Am Montagabend hatten die Parteivorsitzenden Angela Merkel (CDU), Horst Seehofer (CSU) und Martin Schulz (SPD) gut eineinhalb Stunden über das weitere Vorgehen beraten. In Parteikreisen war von einem guten und konstruktiven Gespräch die Rede. Man wolle nun zügig mit den Verhandlungen beginnen.

Die Teams der Unterhändler von CDU und CSU wollen sich am Dienstag in der CDU-Zentrale treffen, um ihren Kurs abzustimmen. Dagegen kommt die SPD erst am Donnerstag zu parteiinternen Beratungen zusammen, wie die dpa am Montagabend erfuhr.

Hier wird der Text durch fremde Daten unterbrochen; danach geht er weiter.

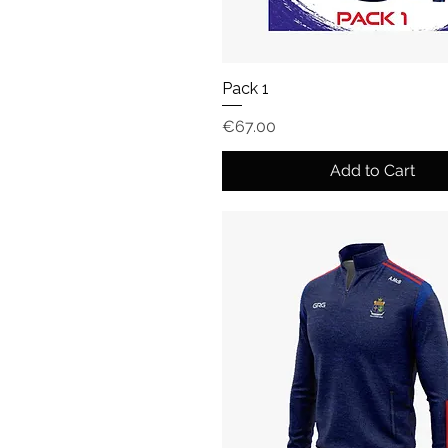
Pack 1
Price
€67.00
Add to Cart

Entschieden wandte sich Kauder gegen Zugeständnisse bei der Zuwanderung. Union und SPD hätten bereits „eine ausgewogene Lösung“ für den Familiennachzug für Flüchtlinge inklusive Härtefälle gefunden. „Wir werden versuchen, die SPD davon zu überzeugen.“ Während der Sondierungen hatten sich Union und SPD darauf geeinigt, dass monatlich 1000 Menschen im Rahmen des Familiennachzugs für subsidiär Schutzbedürftige kommen dürfen.

Die SPD pocht auf eine „weitergehende Härtefallregelung“. „Das Kontingent muss größer werden“, sagte SPD-Vize Ralf Stegner der „Rheinischen Post“ (Dienstag), „und die Regelungen außerhalb des Kontingents müssen großzügiger gestaltet werden.“ Nach Schätzungen gebe es aktuell etwa 60.000 Menschen, die für diesen Familiennachzug in Frage kommen könnten.